Effective float is declining Roughly 71 % of mined coins are considered illiquid, with an additional 4 million permanently lost. Institutional custody further removes supply from active trading.
Derivatives drive short‑term price signals Futures, ETFs and perpetual contracts now serve as the primary venues for expressing institutional views and affect spot price via arbitrage and hedging flows.
Scarcity narrative remains intact Industry leaders argue that synthetic exposure does not dilute scarcity; instead, it may accentuate it by locking more coins in custodial holdings.
Market participants should differentiate Investors need to separate the “paper market” (derivatives, ETFs) from the on‑chain reality when assessing Bitcoin’s valuation fundamentals.

Outlook

As 2026 progresses, the gradual migration of price discovery to derivative venues appears set to continue. The increasing participation of traditional finance—evidenced by CME’s rising futures open interest and the growth of spot‑based ETFs—suggests that Bitcoin will be priced increasingly by the same mechanisms that govern commodities such as gold.
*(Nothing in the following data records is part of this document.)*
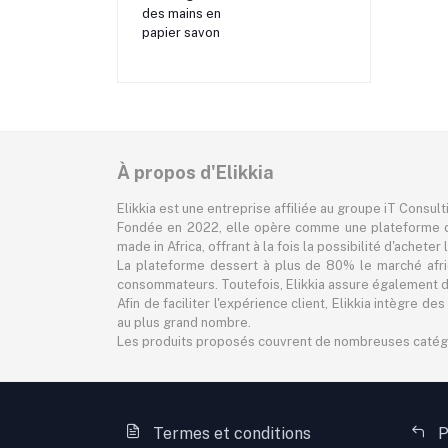
À propos d'Elikkia
Elikkia est une entreprise affiliée au groupe iT Consul
Fondée en 2022, elle opère comme une plateforme d
made in Africa, offrant à la fois la possibilité d'achet
La plateforme dessert à plus de 80% le marché africa
consommateurs. Toutefois, Elikkia assure également des
Afin de faciliter l'expérience client, Elikkia intègre
au plus grand nombre.
Les produits proposés couvrent de nombreuses catégorie
Termes et conditions
P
Nevertheless, the core premise of a fixed, immutable supply remains unchallenged by code changes or product innovation. The debate sparked by Kendall’s viral post underscores a broader educational need: market participants must understand that while synthetic exposure expands access, it does not alter the fundamental scarcity that underpins Bitcoin’s long‑term value proposition.